Nonfiction

Writing a Woman’s Life

I’ve had this slim book for years. It’s one my dissertation advisor gave me when he was paring down his library in preparation to move. I’ve put it off, partly because of the size of the stack I had to read already, and partly because I felt wary of militant feminism.

It’s a very insightful book about the issues that need to be included in writing the story of a woman’s life. It’s of interest to biographers of women, female autobiographers, or simply women developing a personal the script for their own lives. Heilbrun, an outspoken feminist who taught at Columbia University, contends that until comparatively recently the life narratives available to women have been quite limited. She sees this as deliberate, a power play by a patriarchal society that wanted to keep women subservient by making sure the only structural devices for imagining their lives revolved around males or family.

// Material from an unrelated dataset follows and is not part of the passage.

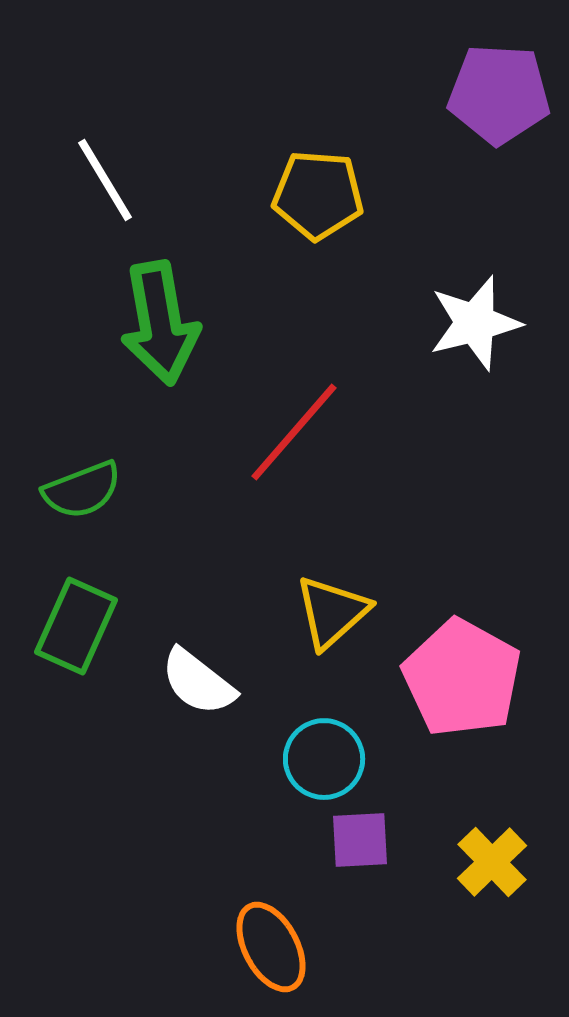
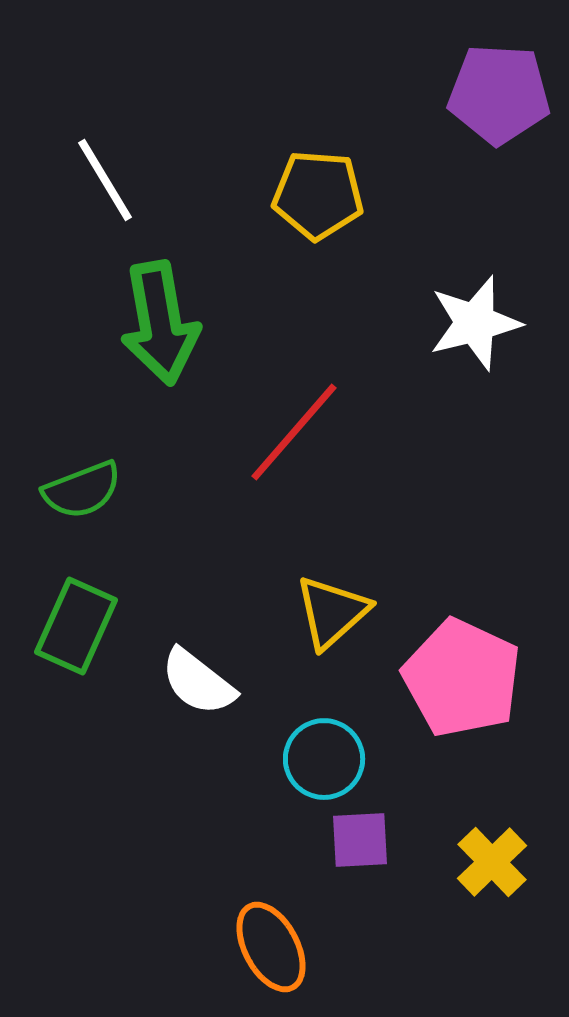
pink pentagon: rotated 4 degrees counterclockwise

Like any perspective, I think the feminist point of view is itself limited if it’s the only lens used to understand the world. This was only reinforced for me while reading when, upon becoming curious about Heilbrun, I investigated her biography online and learned that she had committed suicide at age 77, a wife, mother and grandmother. This was reported as a reasoned choice consistent with her belief that individuals should choose when their lives are completed; there was no illness or trauma precipitating it. But to me it also sounds a sad cautionary note when reading her ideas. However intelligent and well-intentioned, they’re not in themselves life-affirming.

However, also like any perspective, the feminist point of view can yield some thought-provoking insights — ar at least, that’s the case in this book. Although I have a negative knee-jerk response to the idea that it’s the culture’s responsibility to provide a buffet of life-stories for individuals to choose from in order for them to step into freedom, the way this book functioned for me served as a corrective. Its discussion gave me new ways to think about my own life. And it helped me to recognize that the way I’ve understood (and been encouraged to understand) certain experiences and environmental factors — in my upbringing, and in my nature and personality — is not the only way to understand them. In this respect I found the book encouraging and stimulating. Filtered through the lens of my own worldview, there is revelation here to be incorporated into my own story.